Saturday, 31 January 2009

Too Easy




Bam! Too easy! Cyril is in the trap within an hour. Now Dad has a problem - how to keep a squirrel reasonably happy in a trap right through the night and round to morning when we can take him away from here sufficient distance.
Naturally, I offer to help - that's me looking up at the loft-hatch from the bottom of the ladder "calmly" offering to assist. (Mum says more like dancing around, squeaking and pleading to be allowed to come up into the loft where the daft humans have a squirrel in a trap which they actually want to keep alive !! How absurd is that?)
I'm shut in the loo while the animal is brought down the ladder. Mum and Dad decide to release him on the back terrace hoping he'll flee and be so upset by the trapping experience, he never comes back. Ha! He scampers right, dives back into the Albertine rose, up the back of the house, out round the soffit and gutters, and over the roof, headed, we guess, straight back to the hole (now blocked) back into his nice warm loft.

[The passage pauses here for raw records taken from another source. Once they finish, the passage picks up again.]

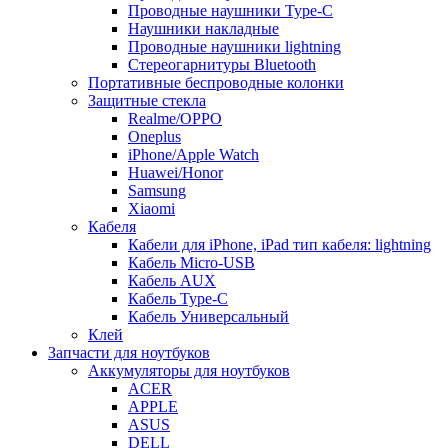
Проводные наушники Type-C
Наушники накладные
Проводные наушники lightning
Стереогарнитуры Bluetooth
Портативные беспроводные колонки
Защитные стекла
Realme/OPPO
Oneplus
iPhone/Apple Watch
Huawei/Honor
Samsung
Xiaomi
Кабеля
Кабели для iPhone, iPad тип кабеля: lightning
Кабель Micro-USB
Кабель AUX
Кабель Type-C
Кабель Универсальный
Клей
Запчасти для ноутбуков
Аккумуляторы для ноутбуков
ACER
APPLE
ASUS
DELL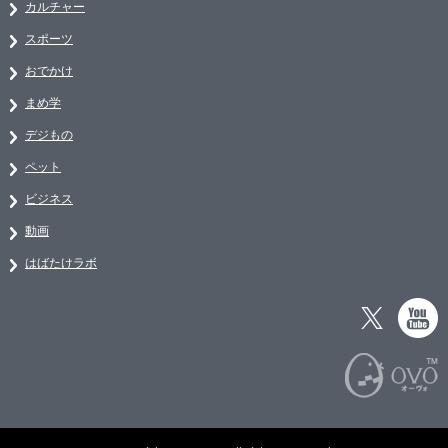
カルチャー
スポーツ
おでかけ
まめ学
デジもの
ペット
ビジネス
動画
はばたけラボ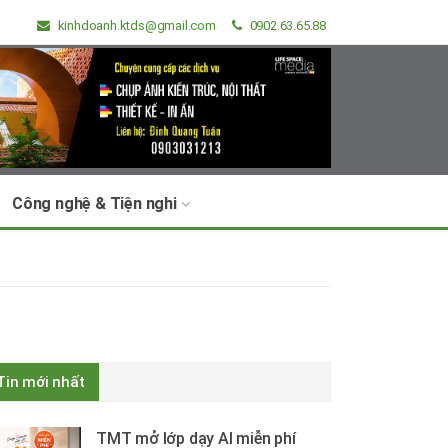
kinhdoanh.ktds@gmail.com
0902.63.65.88
Công nghệ & Tiện nghi
Tin mới nhất
TMT mở lớp dạy AI miễn phí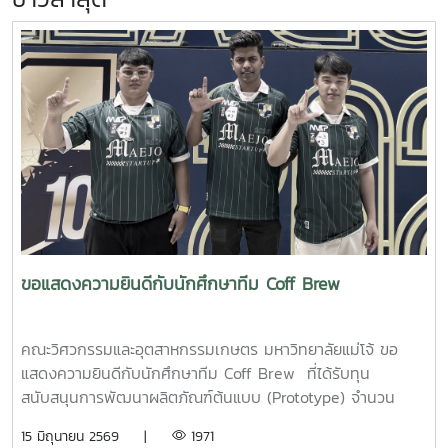
ขอแสดงความยินดีกับนักศึกษาทีม Coff Brew
คณะวิศวกรรมและอุตสาหกรรมเกษตร มหาวิทยาลัยแม่โจ้ ขอ
แสดงความยินดีกับนักศึกษาทีม Coff Brew ที่ได้รับทุน
สนับสนุนการพัฒนาผลิตภัณฑ์ต้นแบบ (Prototype) จำนวน
25,000 บาท จากการแข่งขัน Startup Thailand League
15 มิถุนายน 2569 |
1971
2026 รอบภูมิภาค ภาคเหนือ ซึ่งจัดขึ้นเมื่อวันที่ 11 พฤษภาคม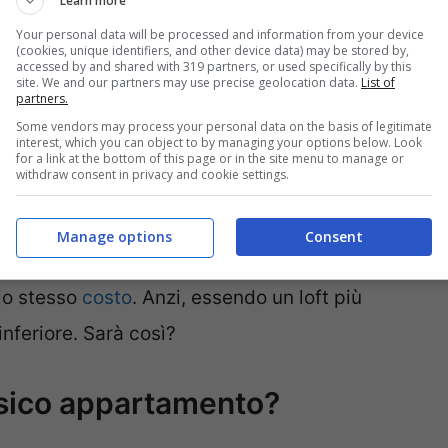
Learn more
 privacy e comfort. Le stanze sono ben
Your personal data will be processed and information from your device
(cookies, unique identifiers, and other device data) may be stored by,
 letto. Le pareti creano spazi riservati. Puoi
accessed by and shared with 319 partners, or used specifically by this
site. We and our partners may use precise geolocation data.
List of
terferenze. Ogni spazio ha una sua identità.
partners.
o coppie.
Some vendors may process your personal data on the basis of legitimate
interest, which you can object to by managing your options below. Look
for a link at the bottom of this page or in the site menu to manage or
withdraw consent in privacy and cookie settings.
nto classico dovrebbe tenere conto di queste
olo del costo, allora potremmo fare una
Manage options
Consent
oft e un appartamento classico entrambi delle
lo stesso
costo
. Anzi, essendo un loft più
feriore. Sarà così?
assico appartamento?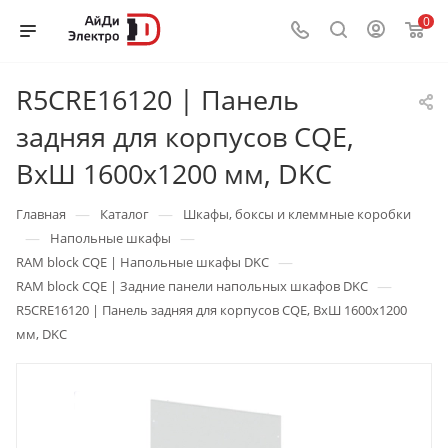
0
R5CRE16120 | Панель
задняя для корпусов CQE,
ВхШ 1600х1200 мм, DKC
—
—
Главная
Каталог
Шкафы, боксы и клеммные коробки
—
—
Напольные шкафы
—
RAM block CQE | Напольные шкафы DKC
—
RAM block CQE | Задние панели напольных шкафов DKC
R5CRE16120 | Панель задняя для корпусов CQE, ВхШ 1600х1200
мм, DKC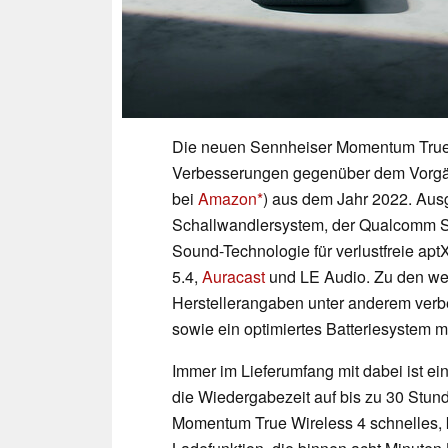
Die neuen Sennheiser Momentum True 
Verbesserungen gegenüber dem Vorg
bei
Amazon
) aus dem Jahr 2022. Ausg
Schallwandlersystem, der Qualcomm S
Sound-Technologie für verlustfreie ap
5.4,
Auracast
und LE Audio. Zu den wei
Herstellerangaben unter anderem verb
sowie ein optimiertes Batteriesystem mi
Immer im Lieferumfang mit dabei ist ei
die Wiedergabezeit auf bis zu 30 Stu
Momentum True Wireless 4 schnelles, k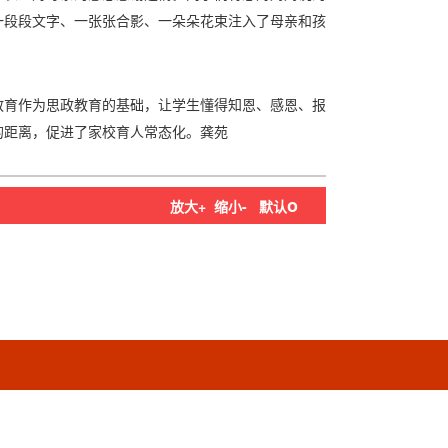
一段段文字、一张张合影、一朵朵花束注入了母亲和孩
教育作为思政教育的基础，让学生懂得知恩、感恩、报
的距离，促进了家校育人常态化。龚苑
o
放大+
缩小-
默认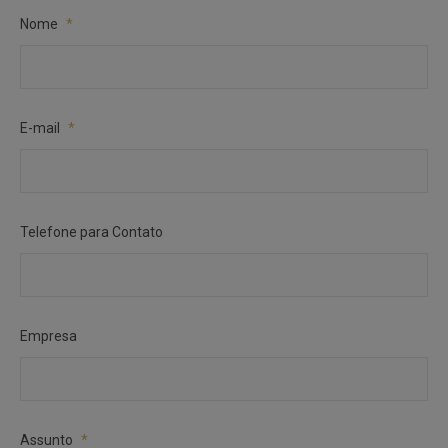
Nome
*
E-mail
*
Telefone para Contato
Empresa
Assunto
*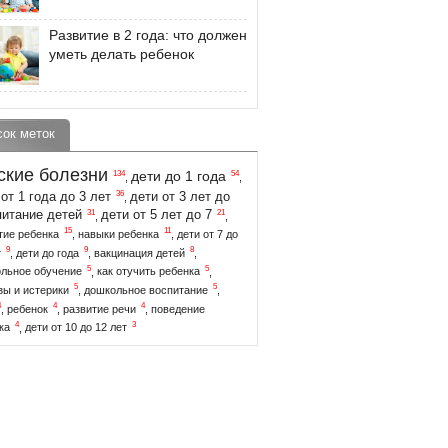
Развитие в 2 года: что должен
уметь делать ребенок
сок меток
ские болезни
дети до 1 года
134
54
,
,
36
от 1 года до 3 лет
дети от 3 лет до
,
31
21
питание детей
дети от 5 лет до 7
,
,
15
11
тие ребенка
,
навыки ребенка
,
дети от 7 до
9
9
8
т
,
дети до года
,
вакцинация детей
,
5
5
льное обучение
,
как отучить ребенка
,
5
5
зы и истерики
,
дошкольное воспитание
,
4
4
4
,
ребенок
,
развитие речи
,
поведение
4
3
ка
,
дети от 10 до 12 лет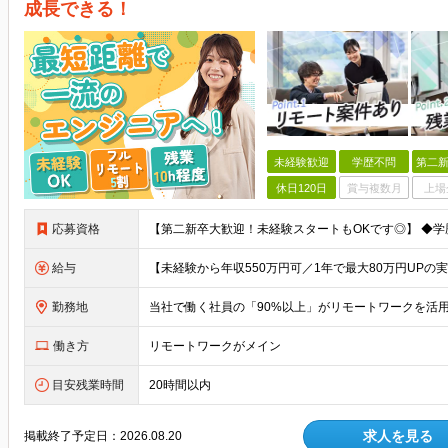
成長できる！
未経験歓迎
学歴不問
第二新
休日120日
賞与複数月
上場
応募資格
給与
勤務地
働き方
リモートワークがメイン
目安残業時間
20時間以内
求人を見る
掲載終了予定日：
2026.08.20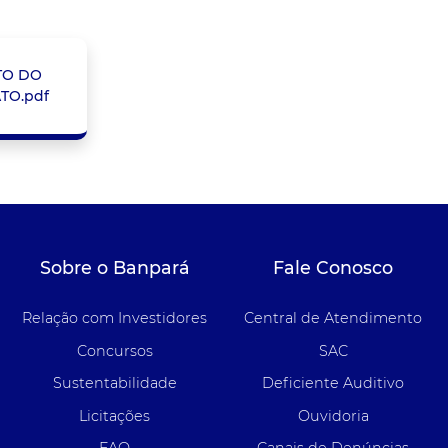
TO DO
TO.pdf
Sobre o Banpará
Fale Conosco
Relação com Investidores
Central de Atendimento
Concursos
SAC
Sustentabilidade
Deficiente Auditivo
Licitações
Ouvidoria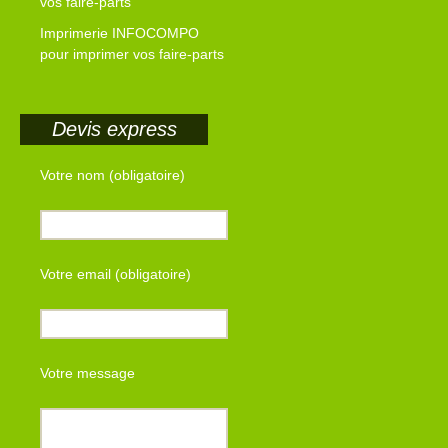
vos faire-parts
Imprimerie INFOCOMPO
pour imprimer vos faire-parts
Devis express
Votre nom (obligatoire)
Votre email (obligatoire)
Votre message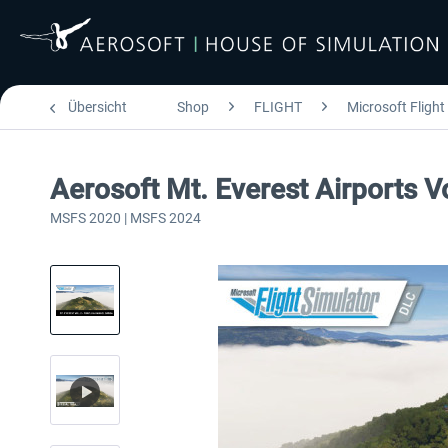
Übersicht
Shop
FLIGHT
Microsoft Flight
Aerosoft Mt. Everest Airports V
MSFS 2020 | MSFS 2024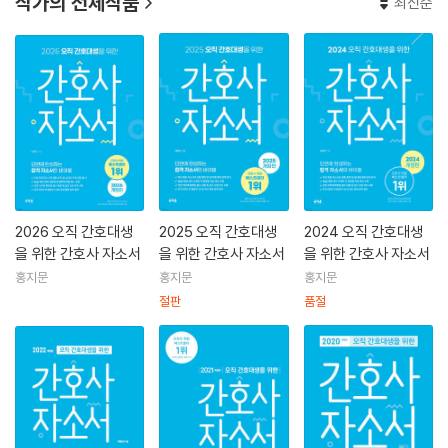
작가의 전체작품
최신순
2026 오직 간호대생
2025 오직 간호대생
2024 오직 간호대생
을 위한 간호사 자소서
을 위한 간호사 자소서
을 위한 간호사 자소서
홍지문
홍지문
홍지문
절판
품절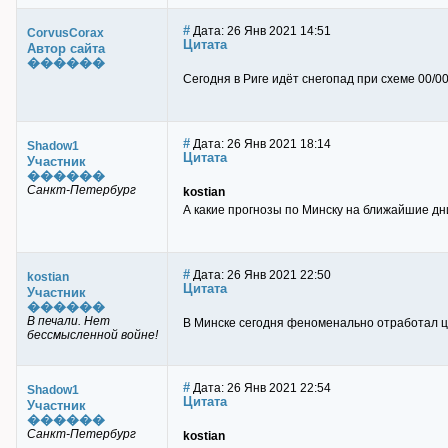
#
Дата: 26 Янв 2021 14:51
CorvusCorax
Цитата
Автор сайта
������
Сегодня в Риге идёт снегопад при схеме 00/00
#
Дата: 26 Янв 2021 18:14
Shadow1
Цитата
Участник
������
Санкт-Петербург
kostian
А какие прогнозы по Минску на ближайшие дни
#
Дата: 26 Янв 2021 22:50
kostian
Цитата
Участник
������
В печали. Нет
В Минске сегодня феноменально отработал ци
бессмысленной войне!
#
Дата: 26 Янв 2021 22:54
Shadow1
Цитата
Участник
������
Санкт-Петербург
kostian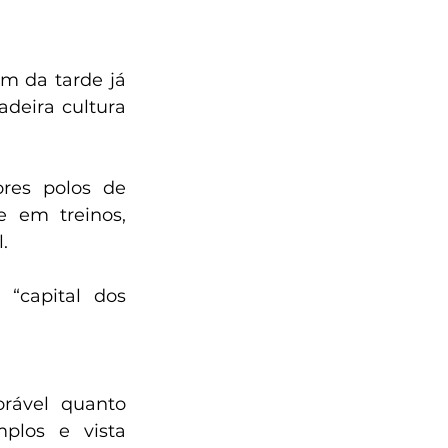
 da tarde já 
eira cultura 
es polos de 
 em treinos, 
.
“capital dos 
rável quanto 
plos e vista 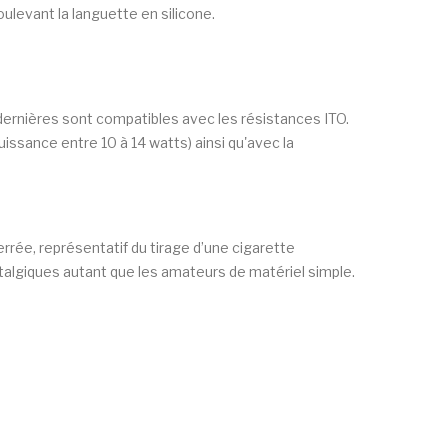
ulevant la languette en silicone.
dernières sont compatibles avec les résistances ITO.
issance entre 10 à 14 watts) ainsi qu'avec la
rrée, représentatif du tirage d’une cigarette
stalgiques autant que les amateurs de matériel simple.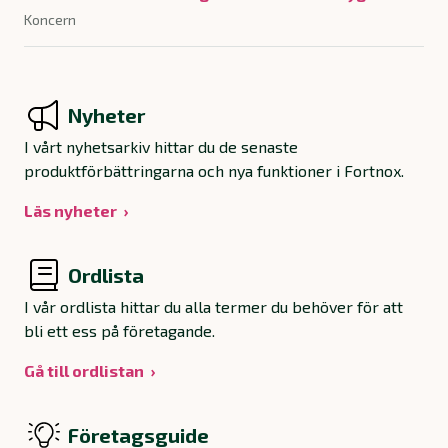
Koncern
Nyheter
I vårt nyhetsarkiv hittar du de senaste
produktförbättringarna och nya funktioner i Fortnox.
Läs nyheter
Ordlista
I vår ordlista hittar du alla termer du behöver för att
bli ett ess på företagande.
Gå till ordlistan
Företagsguide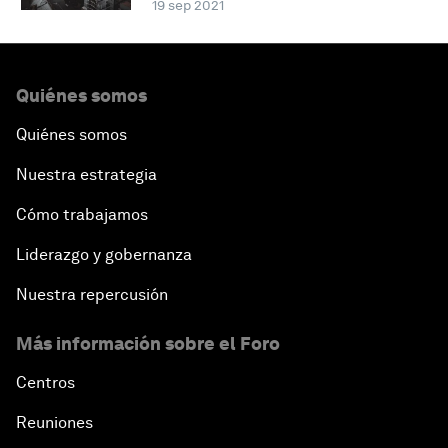
19 sep 2021
Quiénes somos
Quiénes somos
Nuestra estrategia
Cómo trabajamos
Liderazgo y gobernanza
Nuestra repercusión
Más información sobre el Foro
Centros
Reuniones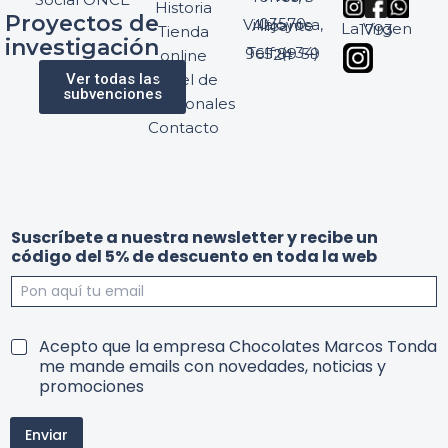
Historia
Proyectos de
03570 Villajoyosa, Alicante
La Virgen 1793
Tienda
investigación
Telf: (+34) 965 89 59 24
online
Ver todas las
Panel de
subvenciones
profesionales
Contacto
5
u
Suscríbete a nuestra newsletter y recibe un
%
n
código del 5% de descuento en toda la web
c
c
o
o
n
n
d
d
i
i
T
Acepto que la empresa Chocolates Marcos Tonda
c
c
e
me mande emails con novedades, noticias y
i
i
r
promociones
o
o
m
n
n
i
e
e
Enviar
n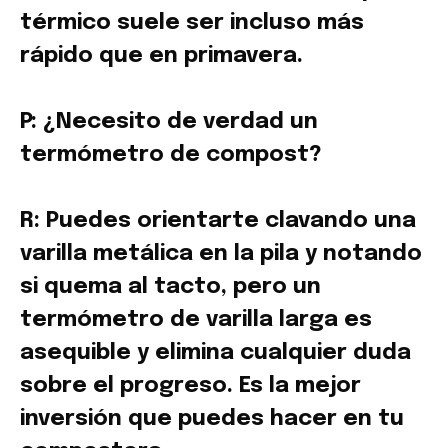
térmico suele ser incluso más
rápido que en primavera.
P: ¿Necesito de verdad un
termómetro de compost?
R: Puedes orientarte clavando una
varilla metálica en la pila y notando
si quema al tacto, pero un
termómetro de varilla larga es
asequible y elimina cualquier duda
sobre el progreso. Es la mejor
inversión que puedes hacer en tu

A pic here, too of him in the trap and, for good measure, one of the tiny hole down into the gable end above the bay where Dad (not a small bloke) has to crawl in order to get at the starling/squirrel hole.
A friend on one of Mum's Internet chat sites happily informs us that we have just broken the law - the release of wild animals "into the wild" is forbidden by the Countryside and Wildlife Act 1981..... oops

Since the release day (Wednesday) we have heard squirrelly scrabblings only once, and we now think this is what has happened. When Dad blocked the holes on Sunday, Cyril may have been hidden up in the loft, keeping quiet. He was then effectively trapped in the loft, unbeknownst to us, round till Wednesday without food or water. When Dad set the trap, he must have been starving, and dived on the offered cheese and peanut butter, heedless of the trap dangers.
By trapping and releasing him outdoors, we probably saved his life. Anyway, so far, other than those quick scrabblings, which we now think were him outside the blocks trying to find his way back in, it's all gone quiet. My Client humbly submits m'lud, that we did not release him "into the wild" as he was set free on the very civilised terrace table and, anyway, our actions were well intentioned..... (gulp).
For now though, the trap is up there, re-set, and armed with a peanut butter-smeared walnut, and all ears are prick'd for the sound of squirrelly feet on the loft boards again.
One down-side to this, of course, is that the starling are also excluded from nesting in that gable this spring.
Deefer

1 comment:

Anonymous said...

He is fairly cute though, and he will thank you in the long run.